§ **Work instruction**
Retype, word for word, only the lines from the one with "Return results in <instances>...</instances>. I" through the last line of the data below.

[Collected data entries]

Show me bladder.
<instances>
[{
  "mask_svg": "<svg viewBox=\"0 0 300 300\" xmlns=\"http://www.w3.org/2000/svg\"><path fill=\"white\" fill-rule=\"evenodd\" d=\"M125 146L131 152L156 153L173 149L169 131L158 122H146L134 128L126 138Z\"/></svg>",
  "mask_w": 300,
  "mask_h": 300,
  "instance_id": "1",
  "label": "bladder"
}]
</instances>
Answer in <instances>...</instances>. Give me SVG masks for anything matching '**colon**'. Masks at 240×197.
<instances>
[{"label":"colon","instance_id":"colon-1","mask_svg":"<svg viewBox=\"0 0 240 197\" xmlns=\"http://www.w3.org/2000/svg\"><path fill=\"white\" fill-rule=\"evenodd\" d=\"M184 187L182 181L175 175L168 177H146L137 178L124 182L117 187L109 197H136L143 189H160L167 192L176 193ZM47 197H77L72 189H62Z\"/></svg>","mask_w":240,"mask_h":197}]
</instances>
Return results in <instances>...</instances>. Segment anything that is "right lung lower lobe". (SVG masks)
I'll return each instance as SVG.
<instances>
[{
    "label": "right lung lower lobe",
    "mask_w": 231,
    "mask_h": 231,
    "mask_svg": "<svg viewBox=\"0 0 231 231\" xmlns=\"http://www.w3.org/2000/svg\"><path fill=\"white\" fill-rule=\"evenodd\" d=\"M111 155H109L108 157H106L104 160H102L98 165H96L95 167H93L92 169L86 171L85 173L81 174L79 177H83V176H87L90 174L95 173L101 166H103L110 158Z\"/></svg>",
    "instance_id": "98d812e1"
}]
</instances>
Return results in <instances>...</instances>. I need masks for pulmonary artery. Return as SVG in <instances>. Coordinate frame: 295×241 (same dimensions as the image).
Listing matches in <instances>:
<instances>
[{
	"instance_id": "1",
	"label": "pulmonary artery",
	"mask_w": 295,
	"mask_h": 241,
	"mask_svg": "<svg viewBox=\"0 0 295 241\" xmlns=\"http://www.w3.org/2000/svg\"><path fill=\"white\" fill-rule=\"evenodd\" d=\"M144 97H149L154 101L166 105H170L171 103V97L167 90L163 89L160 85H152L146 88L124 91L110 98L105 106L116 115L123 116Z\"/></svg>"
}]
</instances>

§ **Answer space**
Return results in <instances>...</instances>. I need masks for pulmonary artery. Return as SVG in <instances>. Coordinate frame: 295×241 (same dimensions as the image).
Listing matches in <instances>:
<instances>
[{
	"instance_id": "1",
	"label": "pulmonary artery",
	"mask_w": 295,
	"mask_h": 241,
	"mask_svg": "<svg viewBox=\"0 0 295 241\" xmlns=\"http://www.w3.org/2000/svg\"><path fill=\"white\" fill-rule=\"evenodd\" d=\"M144 97H149L154 101L166 105H170L171 103V97L167 90L163 89L160 85H152L146 88L124 91L110 98L105 106L116 115L123 116Z\"/></svg>"
}]
</instances>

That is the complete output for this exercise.